Saved data entries
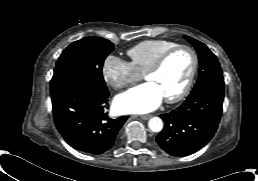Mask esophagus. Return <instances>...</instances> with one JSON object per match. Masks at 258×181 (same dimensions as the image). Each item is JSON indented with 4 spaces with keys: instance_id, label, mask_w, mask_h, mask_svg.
Returning <instances> with one entry per match:
<instances>
[{
    "instance_id": "esophagus-1",
    "label": "esophagus",
    "mask_w": 258,
    "mask_h": 181,
    "mask_svg": "<svg viewBox=\"0 0 258 181\" xmlns=\"http://www.w3.org/2000/svg\"><path fill=\"white\" fill-rule=\"evenodd\" d=\"M151 117H152V115H142V116H140V118L143 119V120H148Z\"/></svg>"
}]
</instances>
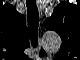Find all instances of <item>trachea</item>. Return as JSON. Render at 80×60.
Listing matches in <instances>:
<instances>
[{
	"instance_id": "trachea-1",
	"label": "trachea",
	"mask_w": 80,
	"mask_h": 60,
	"mask_svg": "<svg viewBox=\"0 0 80 60\" xmlns=\"http://www.w3.org/2000/svg\"><path fill=\"white\" fill-rule=\"evenodd\" d=\"M27 15H28V33L32 46H38V27H39V12L36 6V0H26Z\"/></svg>"
}]
</instances>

* Assignment:
Reproduce the entries above exactly. Do not include the images.

* Response to the exercise:
Mask esophagus. Return <instances>...</instances> with one JSON object per match. Masks at 258×181 (same dimensions as the image). Each item is JSON indented with 4 spaces with keys: instance_id, label, mask_w, mask_h, mask_svg.
Returning <instances> with one entry per match:
<instances>
[{
    "instance_id": "esophagus-1",
    "label": "esophagus",
    "mask_w": 258,
    "mask_h": 181,
    "mask_svg": "<svg viewBox=\"0 0 258 181\" xmlns=\"http://www.w3.org/2000/svg\"><path fill=\"white\" fill-rule=\"evenodd\" d=\"M151 117H152V115H142V116H140V118L143 119V120H148Z\"/></svg>"
}]
</instances>
Find all instances of <item>trachea</item>. Return as JSON. Render at 80×60.
Listing matches in <instances>:
<instances>
[{
	"instance_id": "trachea-1",
	"label": "trachea",
	"mask_w": 80,
	"mask_h": 60,
	"mask_svg": "<svg viewBox=\"0 0 80 60\" xmlns=\"http://www.w3.org/2000/svg\"><path fill=\"white\" fill-rule=\"evenodd\" d=\"M27 15H28V33L32 46H38V27H39V12L36 6V0H26Z\"/></svg>"
}]
</instances>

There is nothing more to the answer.